Feirstein Graduate School of Cinema
- Type: Public graduate film school
- Established: October 2015
- Parent institution: Brooklyn College
- Affiliations: City University of New York
- Chair: Charles Haine
- Location: Brooklyn, New York City, New York

= Feirstein Graduate School of Cinema =

Film school at Brooklyn College

The Barry R. Feirstein Graduate School of Cinema, more commonly referred to as the Feirstein Graduate School of Cinema, is a film school and one of the graduate schools of Brooklyn College, a senior college within the City University of New York. It is located on the Steiner Studios film lot in Brooklyn, New York. Feirstein is the first public graduate film school in New York City and is the only public graduate film school in the United States located on a working film lot. The school is named after Barry Feirstein, a donor and Brooklyn College alumnus.

Development was officially announced in January 2011, and funding was provided by private donations and by investments from New York City and New York State. Though Feirstein initially aimed to open for the fall 2013 semester, the school accepted its inaugural class for the 2015-2016 academic year.

== History ==
The Feirstein Graduate School of Cinema was developed between Brooklyn College of the City University of New York and Steiner Studios. Douglas Steiner and founding director Jonathan Wacks wished to promote diversification of the film industry. Development was first referenced by Michael Bloomberg in his January 2011 State of the City address and was officially announced the same month. The school initially aimed to open for the fall 2013 semester. New York City invested over $8 million into the development of the school. Funding was provided through the Mayor's Office of Media and Entertainment, the New York City Council, Brooklyn Borough President Eric Adams, the City University of New York, and the Made in NY program. New York State also invested $5 million. Brooklyn College alumnus Barry Feirstein donated $5 million to development, and the school is named in his honor. The school is the first public graduate film school in New York City. (Note: City College of New York, another college within the public City University of New York, also has a graduate film program. However, the film school was not established as a graduate program.) (Note: Feirstein has been variously described as the first public film school in New York City, the first public graduate film school in New York City, the first public graduate film school in New York, and the first graduate-only public film school in New York.)

The school accepted its first cohort for the 2015-2016 academic year and was officially opened by Mayor Bill de Blasio in October 2015.

=== Awards ===
The Feirstein website, designed by Brooklyn United, won a 2015 Webby Award for best School/University website.
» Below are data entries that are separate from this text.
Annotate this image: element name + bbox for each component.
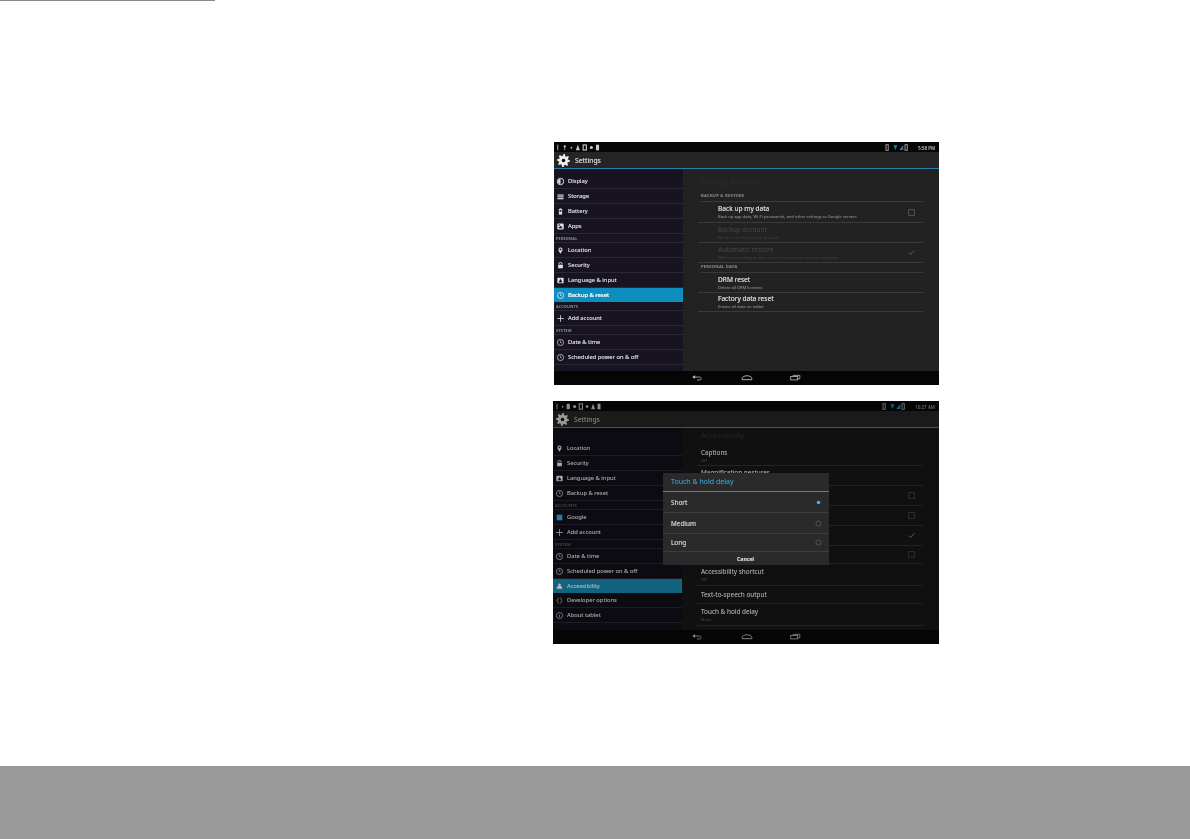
button[interactable]: DRM reset <box>683 273 939 293</box>
staticText: Developer options <box>567 596 617 604</box>
staticText: Add account <box>567 528 601 536</box>
staticText: Erases all data on tablet <box>718 304 764 310</box>
staticText: SYSTEM <box>555 542 571 547</box>
staticText: Auto-rotate screen <box>701 531 757 540</box>
button[interactable]: Backup & reset <box>553 486 682 500</box>
button[interactable]: Auto-rotate screen <box>682 526 939 546</box>
staticText: 10:27 AM <box>915 404 936 410</box>
staticText: Backup & reset <box>568 291 609 299</box>
button[interactable]: Google <box>553 510 682 524</box>
button[interactable]: Location <box>554 243 683 257</box>
button[interactable]: Factory data reset <box>683 293 939 312</box>
staticText: ACCOUNTS <box>555 503 578 508</box>
staticText: Security <box>568 261 590 269</box>
staticText: SYSTEM <box>556 328 572 333</box>
staticText: Backup & reset <box>567 489 608 497</box>
staticText: Add account <box>568 314 602 322</box>
staticText: Accessibility shortcut <box>701 567 764 576</box>
staticText: Display <box>568 177 588 185</box>
staticText: Back up app data, Wi-Fi passwords, and o… <box>718 214 857 220</box>
button[interactable]: Short <box>663 492 829 512</box>
button[interactable]: Date & time <box>553 549 682 563</box>
staticText: BACKUP & RESTORE <box>701 193 745 199</box>
button[interactable]: Long <box>663 534 829 551</box>
staticText: DRM reset <box>718 275 751 284</box>
button[interactable]: Security <box>554 258 683 272</box>
button[interactable]: Add account <box>553 525 682 539</box>
staticText: Settings <box>574 415 600 424</box>
button[interactable]: Backup & reset <box>554 288 683 302</box>
staticText: Need to set the backup account <box>718 235 779 241</box>
button[interactable]: Recent apps <box>790 631 802 643</box>
button[interactable]: Cancel <box>663 552 829 565</box>
staticText: When reinstalling an app, restore backed… <box>718 255 838 261</box>
staticText: Touch & hold delay <box>701 607 759 616</box>
staticText: 5:58 PM <box>918 145 936 151</box>
button[interactable]: Medium <box>663 513 829 533</box>
staticText: Text-to-speech output <box>701 590 767 599</box>
button[interactable]: Recent apps <box>790 372 802 384</box>
button[interactable]: Touch & hold delay <box>682 604 939 626</box>
button[interactable]: Text-to-speech output <box>682 586 939 604</box>
staticText: Location <box>567 444 591 452</box>
button[interactable]: Add account <box>554 311 683 325</box>
button[interactable]: Location <box>553 441 682 455</box>
staticText: Google <box>567 513 587 521</box>
button[interactable]: Accessibility <box>553 579 682 593</box>
staticText: Magnification gestures <box>701 468 770 477</box>
staticText: PERSONAL DATA <box>701 264 738 270</box>
button[interactable]: Scheduled power on & off <box>553 564 682 578</box>
button[interactable]: Captions <box>682 446 939 466</box>
button[interactable]: Power button ends call <box>682 506 939 526</box>
button[interactable]: Speak passwords <box>682 546 939 564</box>
staticText: Storage <box>568 192 590 200</box>
staticText: Large text <box>701 491 732 500</box>
button[interactable]: About tablet <box>553 608 682 622</box>
button[interactable]: Large text <box>682 486 939 506</box>
button[interactable]: Automatic restore <box>683 243 939 263</box>
button[interactable]: Date & time <box>554 335 683 349</box>
button[interactable]: Scheduled power on & off <box>554 350 683 364</box>
button[interactable]: Back up my data <box>683 202 939 223</box>
staticText: Back up my data <box>718 204 770 213</box>
staticText: Date & time <box>568 338 601 346</box>
button[interactable]: Home <box>741 631 753 643</box>
staticText: Off <box>701 478 707 483</box>
staticText: Scheduled power on & off <box>568 353 639 361</box>
staticText: Delete all DRM licenses <box>718 285 763 291</box>
button[interactable]: Display <box>554 174 683 188</box>
staticText: Settings <box>575 156 601 165</box>
staticText: About tablet <box>567 611 601 619</box>
button[interactable]: Security <box>553 456 682 470</box>
button[interactable]: Developer options <box>553 593 682 607</box>
staticText: Language & input <box>568 276 617 284</box>
staticText: Battery <box>568 207 588 215</box>
button[interactable]: Battery <box>554 204 683 218</box>
button[interactable]: Storage <box>554 189 683 203</box>
button[interactable]: Accessibility shortcut <box>682 564 939 586</box>
staticText: Security <box>567 459 589 467</box>
button[interactable]: Magnification gestures <box>682 466 939 486</box>
staticText: Factory data reset <box>718 294 774 303</box>
button[interactable]: Apps <box>554 219 683 233</box>
staticText: Language & input <box>567 474 616 482</box>
staticText: Power button ends call <box>701 511 770 520</box>
staticText: Long <box>671 538 815 547</box>
button[interactable]: Backup account <box>683 223 939 243</box>
staticText: Location <box>568 246 592 254</box>
staticText: Accessibility <box>701 430 744 440</box>
staticText: Cancel <box>737 555 755 562</box>
button[interactable]: Language & input <box>553 471 682 485</box>
staticText: Apps <box>568 222 582 230</box>
staticText: Short <box>701 617 712 622</box>
button[interactable]: Back <box>691 631 703 643</box>
button[interactable]: Back <box>691 372 703 384</box>
staticText: PERSONAL <box>556 236 578 241</box>
button[interactable]: Language & input <box>554 273 683 287</box>
staticText: Automatic restore <box>718 245 774 254</box>
staticText: Off <box>701 577 707 582</box>
staticText: Off <box>701 458 707 463</box>
button[interactable]: Home <box>741 372 753 384</box>
staticText: Scheduled power on & off <box>567 567 638 575</box>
Feirstein was awarded a 2016 Building Brooklyn Award for Education by the Brooklyn Chamber of Commerce; the award is given to "recently completed construction and renovation projects that enrich Brooklyn’s neighborhoods and economy".
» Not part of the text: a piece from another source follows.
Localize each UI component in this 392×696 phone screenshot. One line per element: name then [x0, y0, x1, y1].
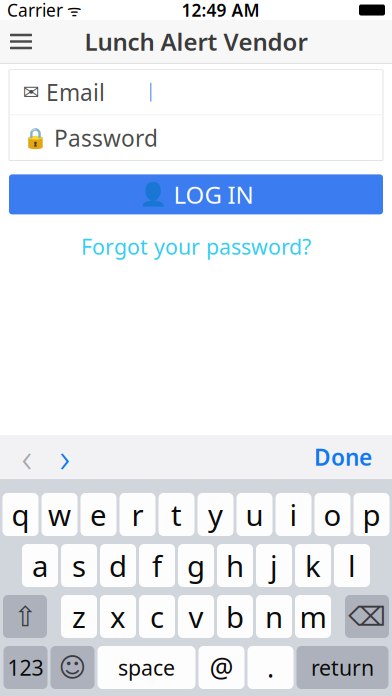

== Building and facilities ==
Feirstein occupies two floors of Building 1 on the Steiner Studios film lot in Brooklyn, New York. It is the only public graduate school in the United States located on a working film lot. (Note: Feirstein has been variously described as the only film school in the United States located on a working film lot, the only graduate film school in the United States located on a working film lot, and the only public graduate film school in the United States located on a working film lot.) Steiner and Wacks felt that integration into a film lot better facilitated entry into professional filmmaking. The facilities designed by Dattner Architects include a foley studio, an ADR studio, a sound mixing studio, and a sound stage. The school's systems and post-production courses use Avid Technology's editing software.

Oscar-winning director Steven Soderbergh is on the advisory council to the school and described it to Worth magazine as "by any standard one of the best facilities I have ever walked in to. I certainly never set foot in anything like that until I started working for studios."
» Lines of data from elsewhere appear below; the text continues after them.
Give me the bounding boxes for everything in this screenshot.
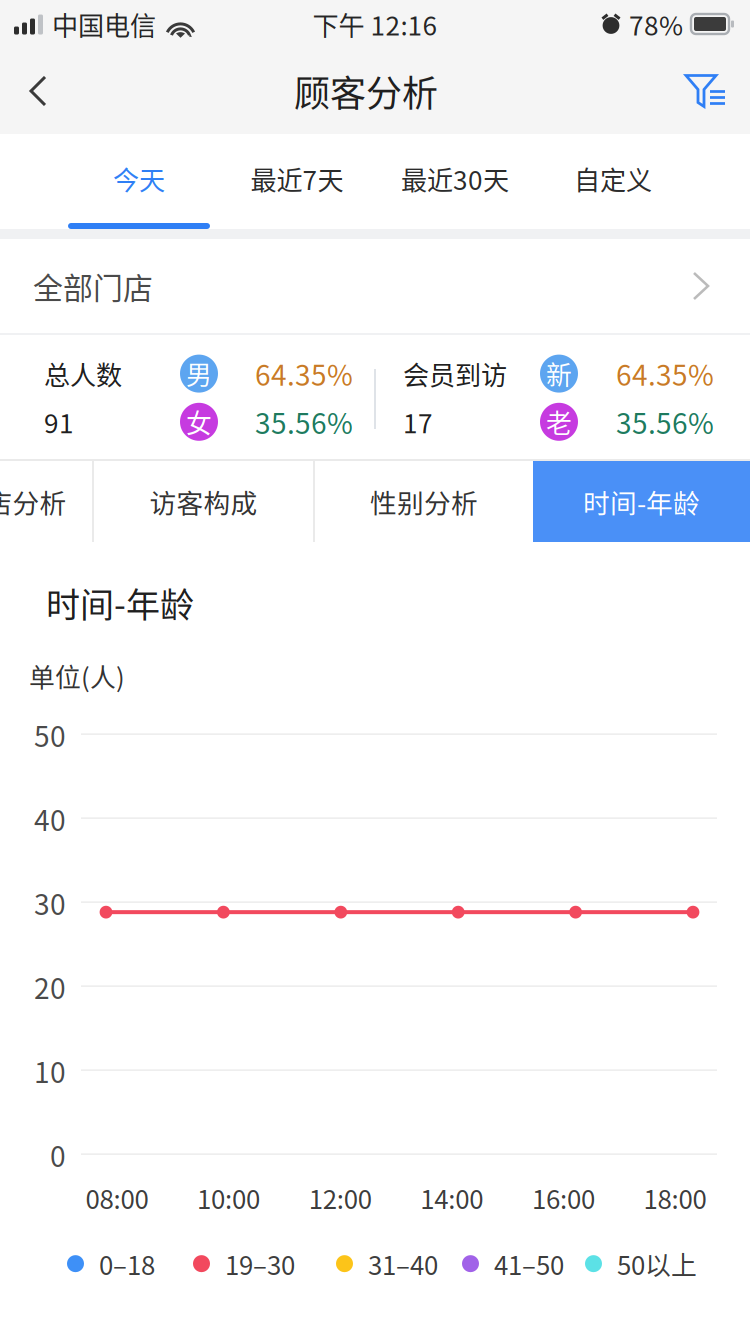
staticText: 全部门店 xyxy=(33,264,153,308)
staticText: 30 xyxy=(34,882,66,923)
staticText: 店分析 xyxy=(0,482,66,521)
staticText: 性别分析 xyxy=(370,482,478,521)
staticText: 顾客分析 xyxy=(294,65,438,117)
staticText: 今天 xyxy=(113,160,165,197)
button[interactable]: 今天 xyxy=(60,134,218,229)
staticText: 最近7天 xyxy=(250,160,344,197)
staticText: 10:00 xyxy=(197,1179,260,1216)
staticText: 新 xyxy=(546,355,572,392)
staticText: 0 xyxy=(50,1134,66,1175)
staticText: 64.35% xyxy=(255,353,353,394)
staticText: 64.35% xyxy=(616,353,714,394)
staticText: 时间-年龄 xyxy=(583,482,700,521)
staticText: 18:00 xyxy=(644,1179,706,1216)
button[interactable]: 店分析 xyxy=(0,461,92,542)
staticText: 总人数 xyxy=(44,355,122,392)
staticText: 91 xyxy=(44,403,74,441)
staticText: 单位(人) xyxy=(29,657,125,695)
staticText: 50 xyxy=(34,714,66,755)
staticText: 时间-年龄 xyxy=(46,578,194,627)
staticText: 31–40 xyxy=(368,1245,438,1282)
staticText: 自定义 xyxy=(574,160,652,197)
staticText: 下午 12:16 xyxy=(312,5,438,43)
staticText: 10 xyxy=(34,1050,66,1091)
button[interactable]: 最近30天 xyxy=(376,134,534,229)
staticText: 中国电信 xyxy=(52,5,156,43)
staticText: 访客构成 xyxy=(150,482,258,521)
staticText: 16:00 xyxy=(532,1179,595,1216)
button[interactable]: 最近7天 xyxy=(218,134,376,229)
staticText: 78% xyxy=(629,5,683,43)
button[interactable]: Filter xyxy=(660,50,750,132)
staticText: 14:00 xyxy=(420,1179,483,1216)
button[interactable]: 性别分析 xyxy=(315,461,533,542)
staticText: 35.56% xyxy=(616,402,714,442)
staticText: 20 xyxy=(34,966,66,1007)
staticText: 老 xyxy=(546,403,572,440)
staticText: 41–50 xyxy=(494,1245,564,1282)
staticText: 40 xyxy=(34,798,66,839)
button[interactable]: 自定义 xyxy=(534,134,692,229)
staticText: 女 xyxy=(186,403,212,440)
staticText: 0–18 xyxy=(99,1245,155,1282)
staticText: 12:00 xyxy=(309,1179,372,1216)
staticText: 08:00 xyxy=(86,1179,148,1216)
staticText: 35.56% xyxy=(255,402,353,442)
staticText: 50以上 xyxy=(617,1245,697,1282)
staticText: 17 xyxy=(403,403,433,441)
button[interactable]: 时间-年龄 xyxy=(533,461,750,542)
button[interactable]: Back xyxy=(0,51,72,131)
staticText: 最近30天 xyxy=(401,160,509,197)
staticText: 会员到访 xyxy=(403,355,507,392)
staticText: 19–30 xyxy=(225,1245,295,1282)
staticText: 男 xyxy=(186,355,212,392)
button[interactable]: 全部门店 xyxy=(0,239,750,333)
button[interactable]: 访客构成 xyxy=(94,461,313,542)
== Academics and admissions ==
Feirstein has two degree programs, Master of Arts in Cinema Studies and Master of Fine Arts. The Master of Fine Arts degree program is further divided into multiple academic tracks. Upon the school's opening, these tracks were: cinematography, directing, post-production, producing, screenwriting. Digital animation and visual effects, media scoring, and sonic arts tracks were offered beginning in the 2016-2017 academic year. However, the media scoring and sonic arts programs are also part of Brooklyn College's conservatory of music. For the 2024-2025 academic year, all tracks in the M.F.A. program (except for digital animation and visual effects, media scoring, and sonic arts) were combined into a single live action filmmaking track, with the 2023-2024 academic year being the last to follow the original track system.

Applications are accepted on a rolling admission policy and are not accepted for the spring semester. Prior to the elimination of the tracks for the 2024-2025 academic year, each Master of Fine Arts track accepted fourteen students, except for cinema studies and screenwriting.

Feirstein began accepting applications in November 2014 and accepted 69 students for the fall 2015 semester. The inaugural class was about 50% women, 43-46% persons of color, and 70% students from New York.

== Notable faculty and staff ==
Jonathan Wacks was the school's founding director. He was succeeded by Richard Gladstein who joined as Executive Director in August of 2020 and left in 2025. Feirstein's advisory board includes Darren Aronofsky, Celia Costas, Ethan Hawke, Steven Soderbergh, and Fisher Stevens.